Although pictures appear in the entries below, leave them out and print exactly the lines from the first line through the line containing "BIG-IP® Advanced Firewall".

INPUT RECORDS below:

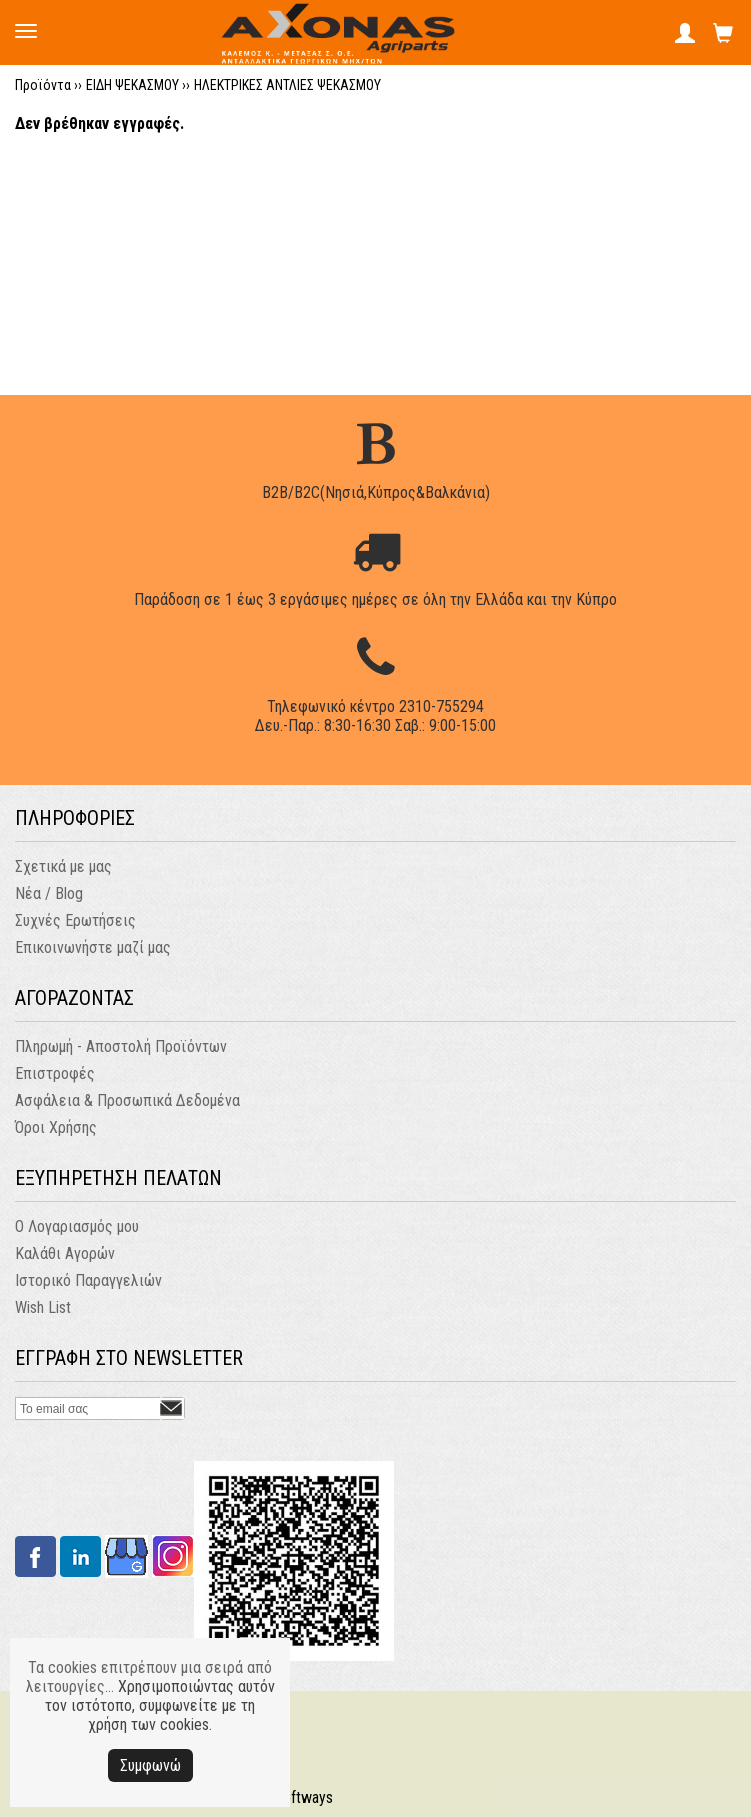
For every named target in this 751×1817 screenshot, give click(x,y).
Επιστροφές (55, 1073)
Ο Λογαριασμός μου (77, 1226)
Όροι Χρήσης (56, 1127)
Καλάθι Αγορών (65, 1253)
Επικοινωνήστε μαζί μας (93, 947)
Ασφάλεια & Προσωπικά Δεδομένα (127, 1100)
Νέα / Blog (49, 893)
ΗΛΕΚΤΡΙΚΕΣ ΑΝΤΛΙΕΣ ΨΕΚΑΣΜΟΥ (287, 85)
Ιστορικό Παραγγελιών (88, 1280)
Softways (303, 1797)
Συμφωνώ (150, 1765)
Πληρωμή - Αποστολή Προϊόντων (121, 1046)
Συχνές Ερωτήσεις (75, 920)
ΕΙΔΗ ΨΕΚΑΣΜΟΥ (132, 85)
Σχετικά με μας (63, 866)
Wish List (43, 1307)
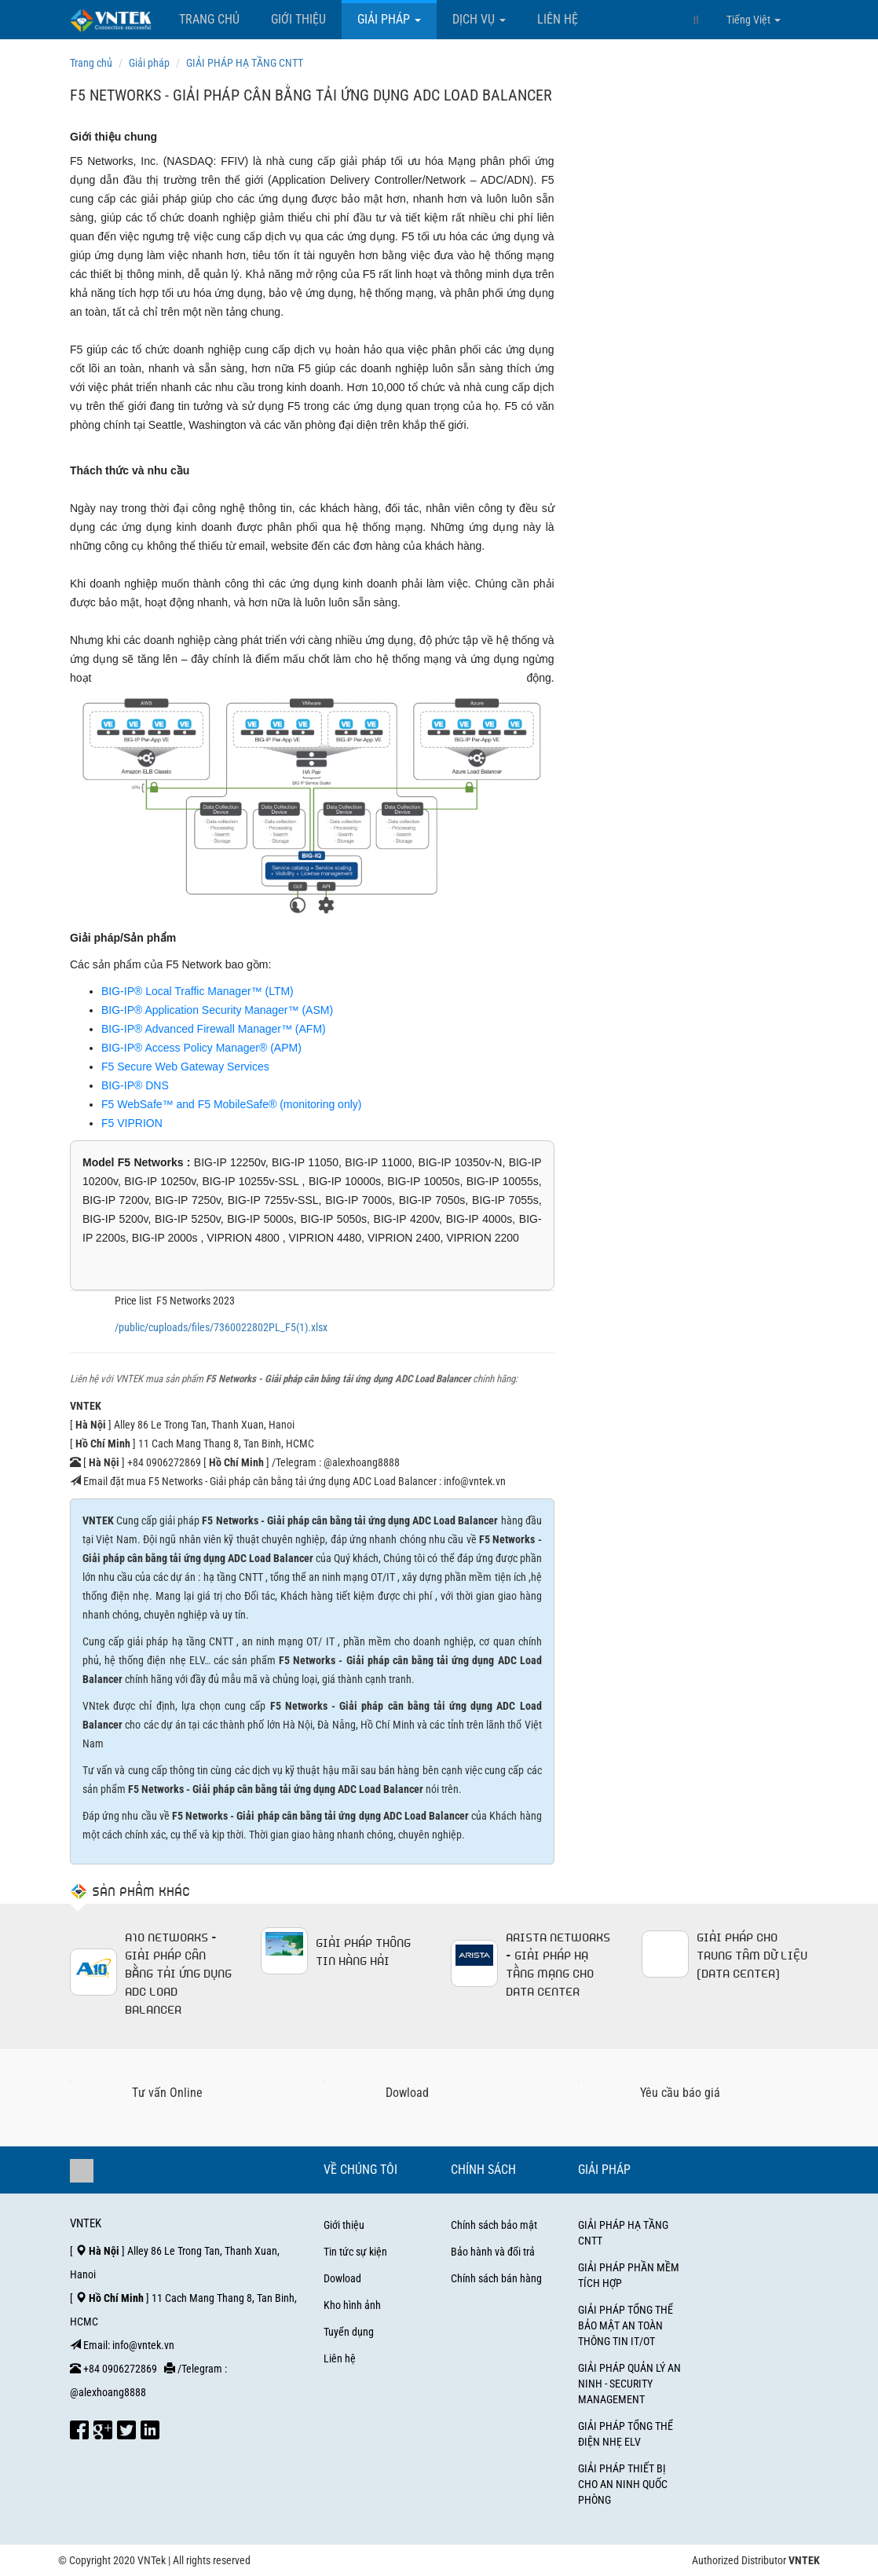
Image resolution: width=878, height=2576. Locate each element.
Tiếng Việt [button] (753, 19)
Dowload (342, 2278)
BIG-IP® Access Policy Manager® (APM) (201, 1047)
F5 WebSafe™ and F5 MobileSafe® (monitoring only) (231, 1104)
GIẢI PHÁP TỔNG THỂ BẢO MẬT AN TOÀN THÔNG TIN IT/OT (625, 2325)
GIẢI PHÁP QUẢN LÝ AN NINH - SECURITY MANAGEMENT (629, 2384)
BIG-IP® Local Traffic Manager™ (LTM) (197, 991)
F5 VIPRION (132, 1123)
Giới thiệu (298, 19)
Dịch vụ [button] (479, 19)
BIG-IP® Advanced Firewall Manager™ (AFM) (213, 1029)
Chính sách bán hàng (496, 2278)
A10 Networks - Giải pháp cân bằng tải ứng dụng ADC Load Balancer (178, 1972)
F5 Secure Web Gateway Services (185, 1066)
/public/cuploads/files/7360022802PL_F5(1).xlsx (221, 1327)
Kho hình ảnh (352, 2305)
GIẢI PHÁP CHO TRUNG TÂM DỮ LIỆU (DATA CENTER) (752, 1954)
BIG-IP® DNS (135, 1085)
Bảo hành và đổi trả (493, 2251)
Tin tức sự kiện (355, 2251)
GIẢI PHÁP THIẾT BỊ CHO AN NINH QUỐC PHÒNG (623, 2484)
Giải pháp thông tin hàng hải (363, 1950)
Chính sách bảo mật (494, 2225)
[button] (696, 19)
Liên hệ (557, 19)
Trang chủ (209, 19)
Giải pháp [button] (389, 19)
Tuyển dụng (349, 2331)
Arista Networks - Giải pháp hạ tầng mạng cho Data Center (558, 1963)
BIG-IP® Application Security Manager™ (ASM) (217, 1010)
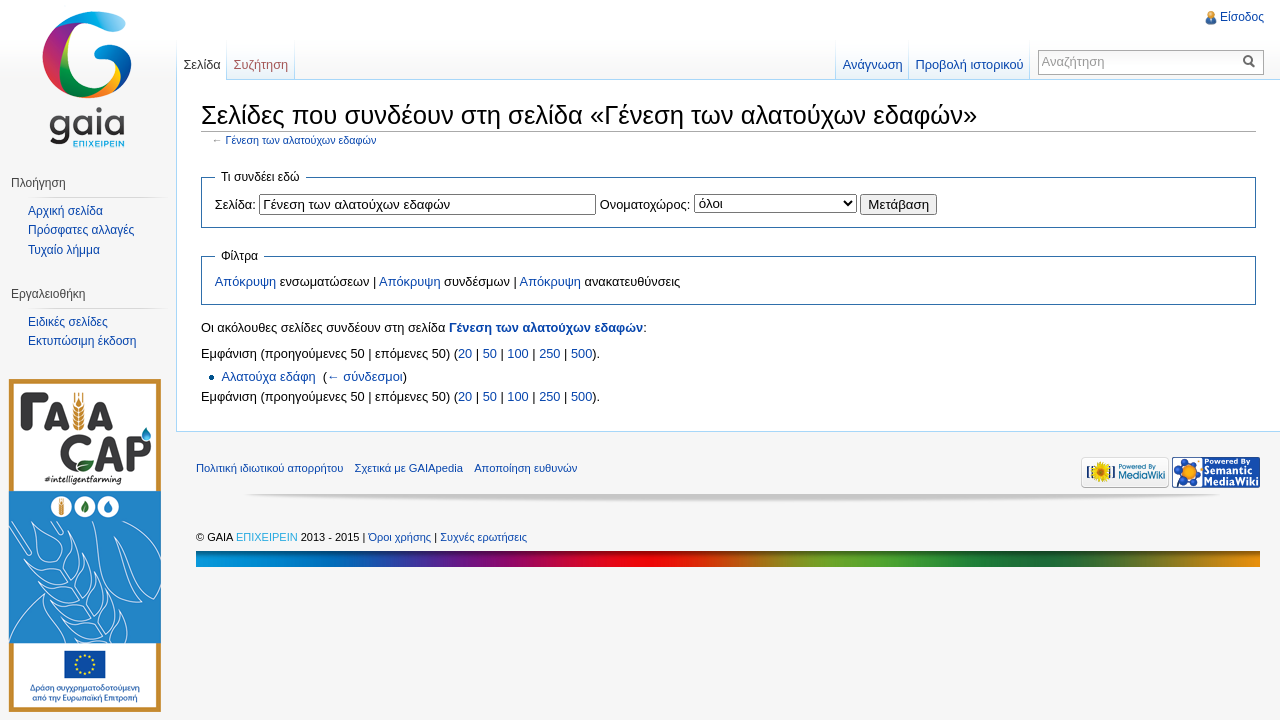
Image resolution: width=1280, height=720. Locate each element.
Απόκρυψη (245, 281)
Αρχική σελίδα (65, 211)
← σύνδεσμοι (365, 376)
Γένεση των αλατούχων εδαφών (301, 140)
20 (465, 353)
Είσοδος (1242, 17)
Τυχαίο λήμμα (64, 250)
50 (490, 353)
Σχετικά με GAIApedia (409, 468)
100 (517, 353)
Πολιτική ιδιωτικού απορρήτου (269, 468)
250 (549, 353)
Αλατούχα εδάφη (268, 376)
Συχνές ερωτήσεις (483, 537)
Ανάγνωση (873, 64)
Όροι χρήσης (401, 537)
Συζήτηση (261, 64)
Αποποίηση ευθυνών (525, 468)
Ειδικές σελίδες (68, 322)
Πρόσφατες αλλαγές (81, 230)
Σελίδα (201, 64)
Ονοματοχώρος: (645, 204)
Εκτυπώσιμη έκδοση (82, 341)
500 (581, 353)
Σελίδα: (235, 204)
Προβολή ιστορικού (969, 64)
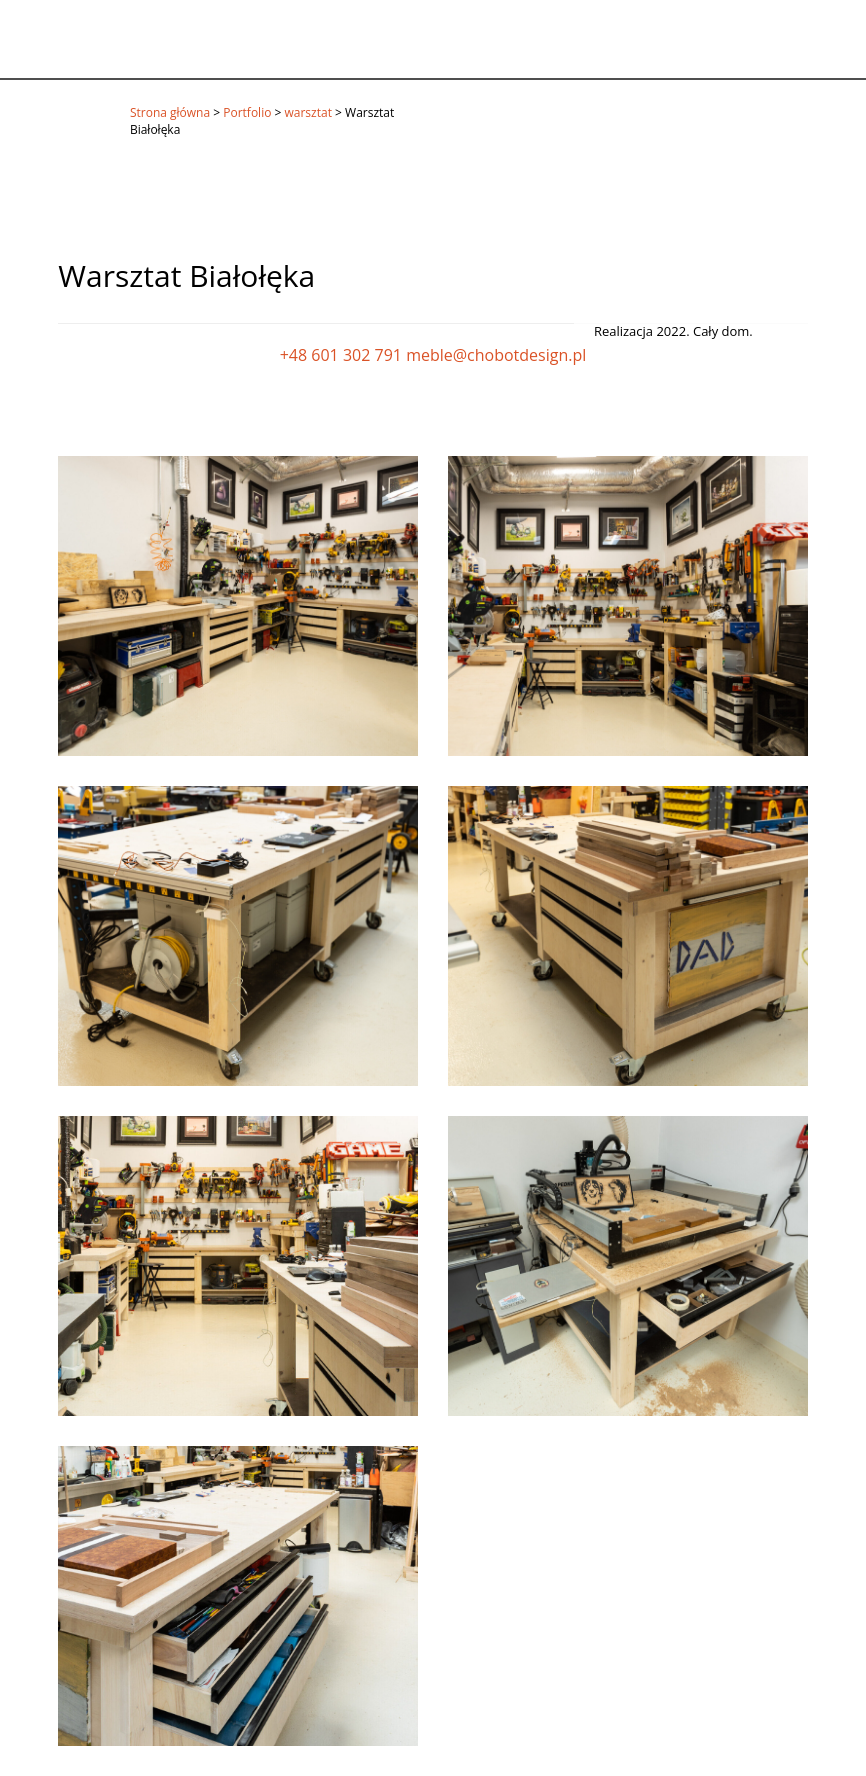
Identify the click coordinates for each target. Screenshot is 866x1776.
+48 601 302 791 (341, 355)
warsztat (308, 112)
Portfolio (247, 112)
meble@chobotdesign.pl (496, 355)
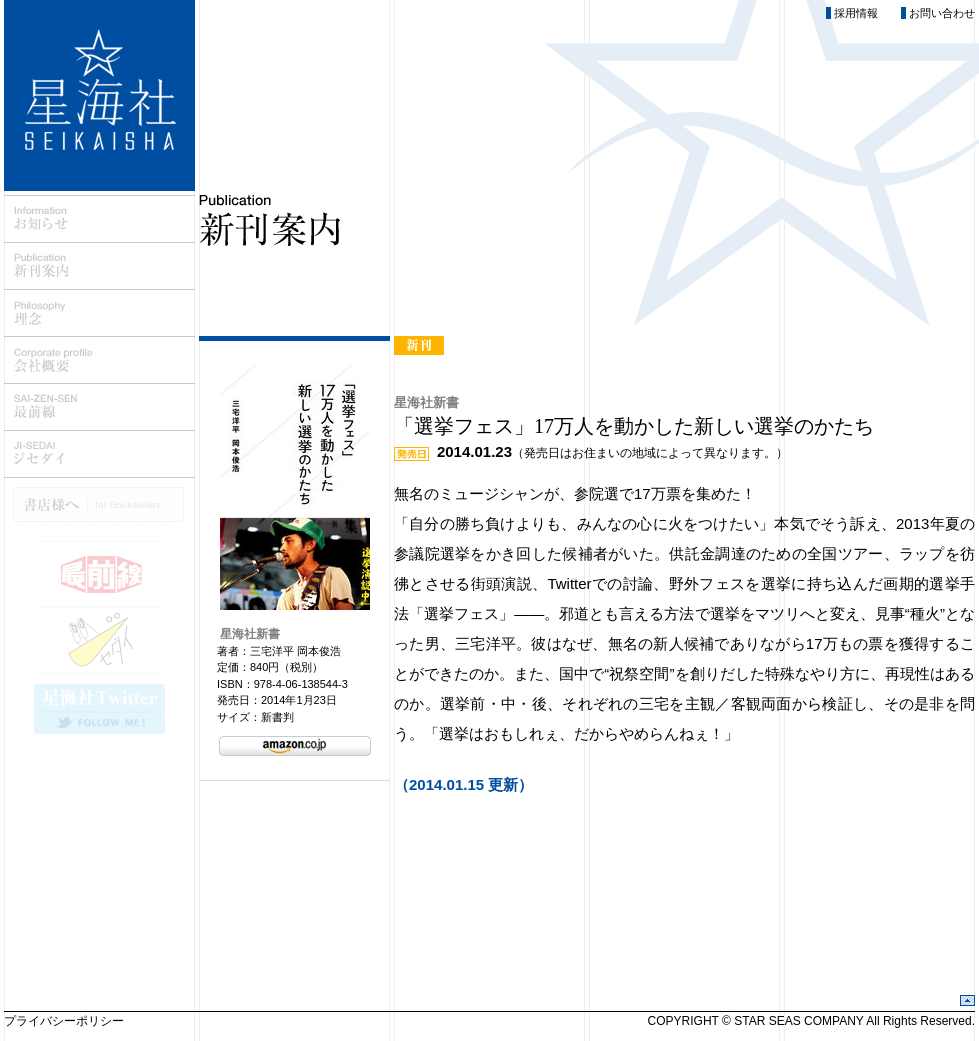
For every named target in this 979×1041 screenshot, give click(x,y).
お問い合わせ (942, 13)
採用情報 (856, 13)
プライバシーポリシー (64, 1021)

End of INPUT RECORDS.

== OUTPUT FOR THIS TASK ==
For every named target in this 751×1817 screenshot, give click(x,y).
Επιστροφές (55, 1073)
Ο Λογαριασμός μου (77, 1226)
Όροι Χρήσης (56, 1127)
Καλάθι Αγορών (65, 1253)
Επικοινωνήστε μαζί μας (93, 947)
Ασφάλεια & Προσωπικά Δεδομένα (127, 1100)
Νέα / Blog (49, 893)
ΗΛΕΚΤΡΙΚΕΣ ΑΝΤΛΙΕΣ ΨΕΚΑΣΜΟΥ (287, 85)
Ιστορικό Παραγγελιών (88, 1280)
Softways (303, 1797)
Συμφωνώ (150, 1765)
Πληρωμή - Αποστολή Προϊόντων (121, 1046)
Συχνές Ερωτήσεις (75, 920)
ΕΙΔΗ ΨΕΚΑΣΜΟΥ (132, 85)
Σχετικά με μας (63, 866)
Wish List (43, 1307)
Image resolution: width=878, height=2576. Locate each element.
Tiếng Việt [button] (753, 19)
Dowload (342, 2278)
BIG-IP® Access Policy Manager® (APM) (201, 1047)
F5 WebSafe™ and F5 MobileSafe® (monitoring only) (231, 1104)
GIẢI PHÁP TỔNG THỂ BẢO MẬT AN TOÀN THÔNG TIN IT/OT (625, 2325)
GIẢI PHÁP QUẢN LÝ AN NINH - SECURITY MANAGEMENT (629, 2384)
BIG-IP® Local Traffic Manager™ (LTM) (197, 991)
F5 VIPRION (132, 1123)
Giới thiệu (298, 19)
Dịch vụ [button] (479, 19)
BIG-IP® Advanced Firewall Manager™ (AFM) (213, 1029)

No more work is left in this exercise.